A far more modern and thrilling one than your uncle, if you care for my opinion. I’m not alone in it. Svetlana’s a prodigious talent, but fully eclipsed by your uncle. It’s a shame — all that thwarted potential. Sure he claims to support her writing, the way Picasso might encourage his three-year-old to paint. He’s terribly condescending, and she doesn’t even notice. She worships him. The trouble with me was that I never worshipped him. I considered him an outstanding poet — his early poems were in a different league from the stuff of recent years — and I happily introduced him to the who’s who of the émigré scene. But once I had no more to offer, he washed his hands of me. He stopped writing letters, stopped sending manuscripts. He dedicated a whole collection to me after his last visit to New York, poems I can’t bear to reread. There’s an openness, a frankness, even a dash of romanticism. I’ve decided that I myself invested the poems with earnestness. Pasha would like to be an earnest man, but he’s not an earnest man. Perhaps that’s a central conflict. He’s not earnest, nor is he full of faith. You know what he’s full of? Himself. But don’t be lazy. Read your uncle’s poetry, especially his first collection — you may find it interesting — it’s about your family after all.
Renata paused, her gaze caught by someone behind Frida. She lowered her lashes, melted into a demure smile. Frida was left alone, sitting in a warm seat over someone’s half-chewed shashlik and lipstick-rimmed wineglass, trapped in a hot, airless rage. Why would Renata just assume that Frida hadn’t dabbled in her uncle’s canon? And how come her parents never told her that Pasha wrote a book about their family? Why hadn’t they given the book to her or asked if she was interested in taking a look at his others? Did they consider her devoid of curiosity? Admittedly, she’d never inquired. When a poem was mentioned or news came of another collection to be published, Frida was seized by an urge to plug her ears and vacate the room. She preferred to be kept in a state of ignorance.
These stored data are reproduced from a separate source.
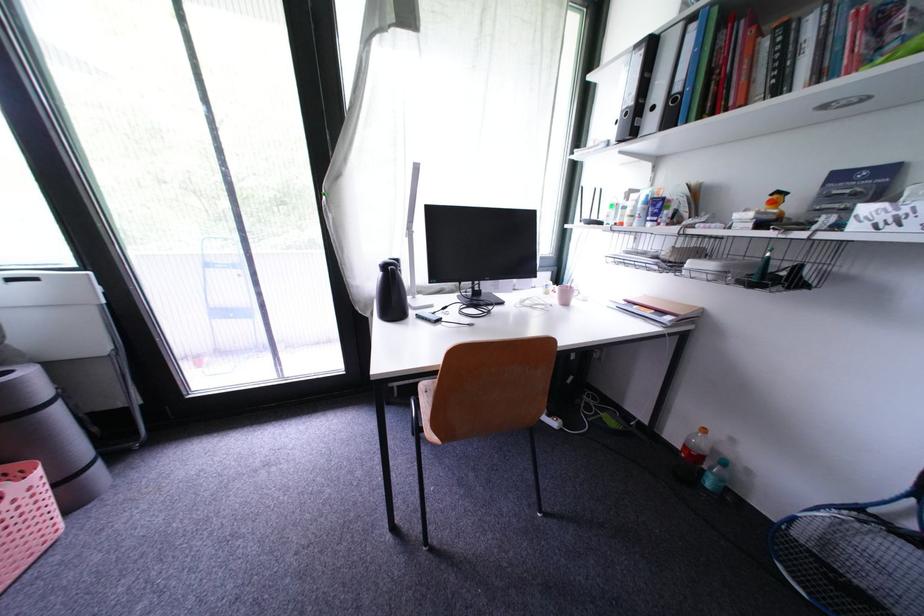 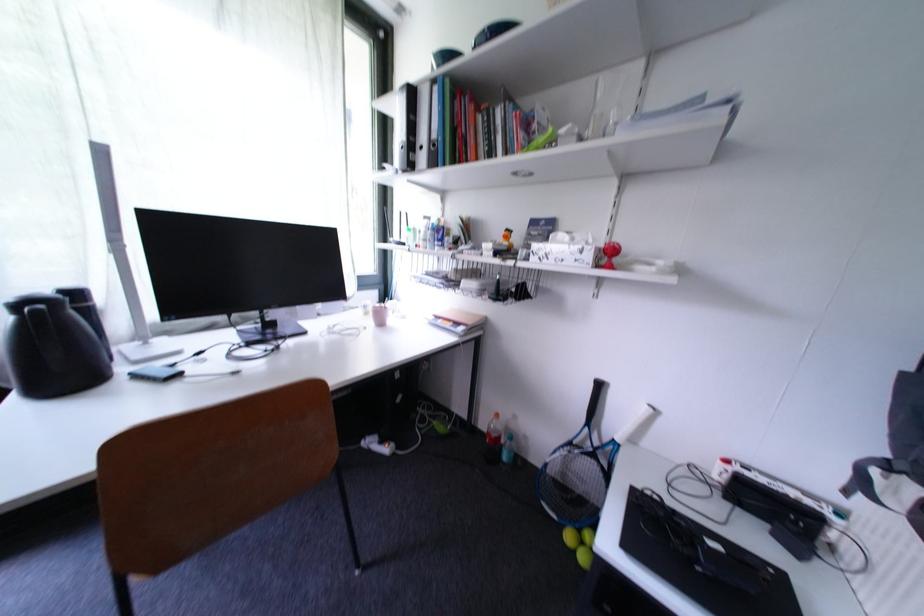 The point at [700,30] is marked in the first image. Where is the corresponding point in the second image?

(444, 91) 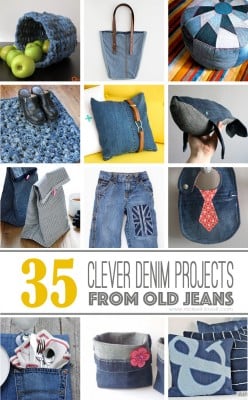 The image size is (248, 400). What are the coordinates of `basket` in the screenshot? It's located at (122, 359), (60, 25). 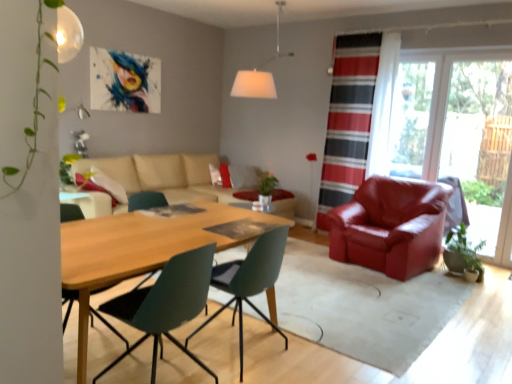 This screenshot has width=512, height=384. Find the location of `green leafy plant at left`. green leafy plant at left is located at coordinates (40, 74).

You are a GUI agent. You are given a task and a screenshot of the screen. Output one action in this format:
    pyautogui.click(x=<x>, y=<y>)
    Task: Click on the beige fabric couch at center
    
    Given the screenshot: What is the action you would take?
    pyautogui.click(x=162, y=175)

The image size is (512, 384). What do you see at coordinates (410, 118) in the screenshot? I see `transparent plastic window screen at upper right` at bounding box center [410, 118].

Based on the photo, how much space does teal plastic chair at center, marked as the 1th chair in a left-to-right arrangement, occupy vertically?

The height of teal plastic chair at center, marked as the 1th chair in a left-to-right arrangement, is 33.13 inches.

This screenshot has width=512, height=384. What are the coordinates of `green leafy plant at left` in the screenshot? It's located at (40, 74).

Considering the sizes of objects beige fabric couch at center and green matte houseplant at lower right in the image provided, who is smaller, beige fabric couch at center or green matte houseplant at lower right?

green matte houseplant at lower right is smaller.

How distant is beige fabric couch at center from green matte houseplant at lower right?

A distance of 3.22 meters exists between beige fabric couch at center and green matte houseplant at lower right.

From a real-world perspective, is beige fabric couch at center physically above green matte houseplant at lower right?

Indeed, from a real-world perspective, beige fabric couch at center stands above green matte houseplant at lower right.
Her body resisted the information. In fact, she knew exactly where Pasha’s books were: slumped against each other on the top shelf in the corridor of their apartment. At any time, with any passing whim, she could’ve taken one down. Instead she’d been collecting excuses and justifications in order to support the theory that she was being willfully excluded from his readership. She had it all — the hurt feelings, the accusations — but there was no one to tell it to. Pasha certainly didn’t care whether his American niece had taken the time to read a single one of his collections. His blatant indifference made any theory of willful exclusion laughable. She could’ve read the poems but hadn’t. The willfulness was entirely on her end. Her surface apathy hid a deeper ambivalence, eschewal, restraint. Dig through those layers and reach a bedrock animosity. Frida felt only more confirmed in that stance. Why make an effort when there was no chance of its being reciprocated? But was she really looking for reciprocation from Pasha? No, she wanted it from her family. The rules that were writ in stone for her didn’t apply to Pasha — he didn’t reside within a block radius of the family headquarters, didn’t consult on every minor decision, didn’t put in the mandatory quality time, either of bonding or household labor, wasn’t a doctor, wasn’t even a Jew! And yet he got away with it. Not only that, he reigned supreme. They consulted him. He’d won. Was this fair? How could Frida not be resentful? Although the fact of the matter was that those rules from which he was not exempt must’ve once applied — he’d just had the resolve to struggle against them. I should read the poems, thought Frida.
Efim was still twirling the saltshaker.
This is only the beginning, he said sadly. It’s a steady degradation from here on in. Most of these guys won’t be sober again until they return home three weeks from now. Then they’ll start chronicling in extensive detail their experiences on LiveJournal, finding they all remember things a bit differently. They’ll launch internet battles, terrorize with comments, go on unfriending sprees.